How to use KEGG Mapper to visualize your data on KEGG Pathways?
How to use KEGG Mapper to visualize your data on KEGG Pathways? The KEGG database allows users to “paint” their own data on the pathways referenced in the database. This tool will allow you to visualize gene expression data including RNA-seq. As a first time user, formatting your data for analysis can be a daunting task and this tutorial is here to help you through it. You can access the KEGG Search Pathway tool here, and the KEGG Search & Color Pathway tool here.1. Identify your organism
One of the most important part of this process is to identify the “prefix” for the organism which pathways you want to paint your data on. A full list of these prefixes can be found here.
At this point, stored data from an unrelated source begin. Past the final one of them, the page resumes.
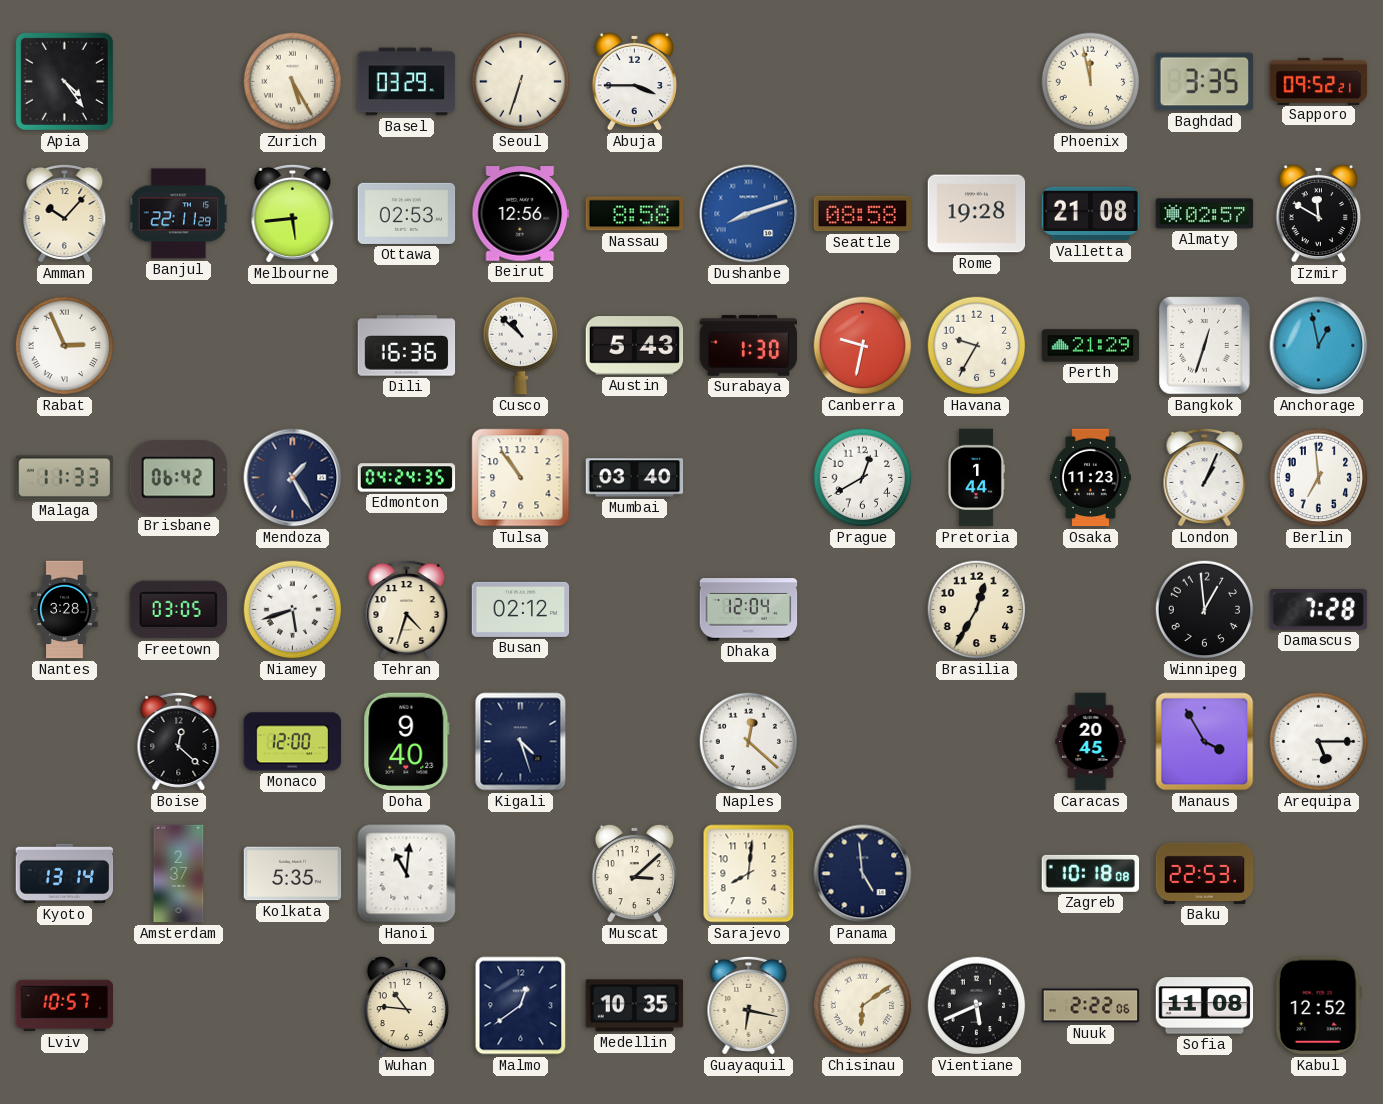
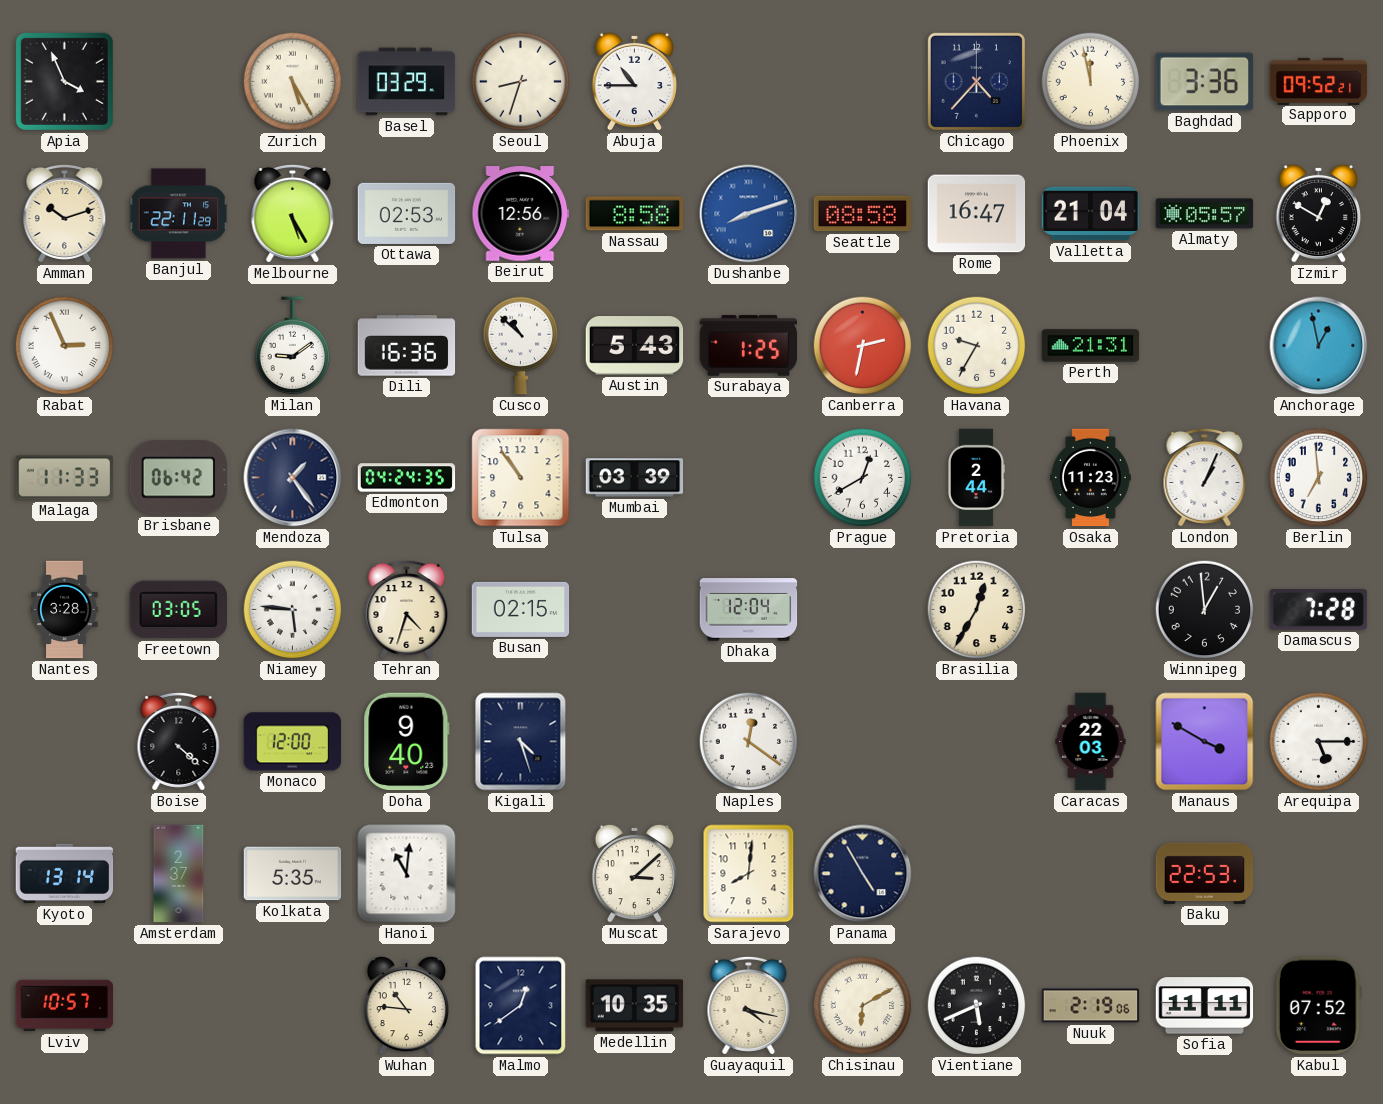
Apia: 4:24 -> 3:56
Seoul: 6:33 -> 8:33
Abuja: 3:45 -> 10:45
Chicago: none -> 4:37
Baghdad: 3:35 -> 3:36
Amman: 10:07 -> 10:12
Melbourne: 5:44 -> 5:25
Rome: 19:28 -> 16:47
Valletta: 21:08 -> 21:04
Almaty: 02:57 -> 05:57
Izmir: 11:50 -> 12:50
Milan: none -> 9:09
Surabaya: 1:30 -> 1:25
Canberra: 9:32 -> 2:32
Perth: 21:29 -> 21:31
Bangkok: 12:33 -> none
Mendoza: 1:25 -> 1:24
Mumbai: 03:40 -> 03:39
Pretoria: 1:44 -> 2:44
Niamey: 5:42 -> 5:46
Busan: 02:12 -> 02:15
Boise: 12:22 -> 4:22
Naples: 12:22 -> 12:21
Caracas: 20:45 -> 22:03
Manaus: 3:55 -> 3:50
Panama: 4:59 -> 4:55
Zagreb: 10:18 -> none
Guayaquil: 6:17 -> 4:17
Chisinau: 6:09 -> 6:10
Nuuk: 2:22 -> 2:19
Sofia: 11:08 -> 11:11
Kabul: 12:52 -> 07:52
Here is a list of the current prefixes available for Bordetella:
- Bordetella pertussis Tohama I: [bpe]
- Bordetella pertussis CS: [bpc]
- Bordetella pertussis 18323: [bper]
- Bordetella pertussis B1917: [bpet]
- Bordetella pertussis 137: [bpeu]
- Bordetella parapertussis 12822: [bpa]
- Bordetella parapertussis Bpp5: [bpar]
- Bordetella bronchiseptica RB50: [bbr]
- Bordetella bronchiseptica MO149: [bbm]
- Bordetella bronchiseptica 253: [bbh]
- Bordetella bronchiseptica S798: [bbx]
- Bordetella petrii: [bpt]
- Bordetella avium: [bav]
- Bordetella holmesii ATCC51541: [bho]
- Bordetella holmesii 44057: [bhm]
Enter the prefix indicated in the brackets of the organism of interest in the field “Search against:”
2. Format your data for analysis
The database has recently simplified the data input format. You can now simply paste a list of genes or format it to highlight different genes in different colors. Data can be formatted as locus tag or as gene name.
a. Simple data input (Search Pathway)
To simply visualize your data on the KEGG pathways, simply paste your list of genes in the field “Enter Objects” here. These genes will be marked on the pathway in red.
If you want to test it, you can use the following set of genes:
BPt01 BPt02 BPt03 BPt04 secE nusG rplK rplA rplJ glyQ
b. Advanced data input (Search & Color Pathway)
You can decide the color in which the genes will be displayed on the pathway. You can create different groups of genes and display various levels of gene expression in different colors. In this example, we will display in blue genes over-expressed in a dataset and in red the genes that are down-regulated. Gene names or locus can be simply formatted as:
locus color_background,color_text
Here is an example:
BPt01 blue,black BPt02 blue,black BPt03 blue,black BPt04 blue,black secE blue,black nusG blue,black rplK red,black rplA red,black rplJ red,black glyQ red,black
Some of the colors that can be used are: black, grey, brown, red, orange, yellow, gold, pink, magenta, violet, purple, maroon, blue, cyan, green, chartreuse,… (do not use white).
If you do not want to type, download this file to format your dataset:
Download dataset format file3. Visualize the data.
Fill the fields “Search against:” and “Enter objects”, leave the rest of the fields/options on the default settings. Hit “Exec”. Pathway search results will indicate:
- Objects not found: genes not found in the database either because the locus/gene name is not present in the database or because it has not been associated with any pathway for this organism.
- List of pathways with hits. The number in parenthesis at the end of each line indicates the number of hits in each pathway.
By clicking on each pathway, you can now visualize the genes in your dataset with different colors if you used the Search and Color Pathway option.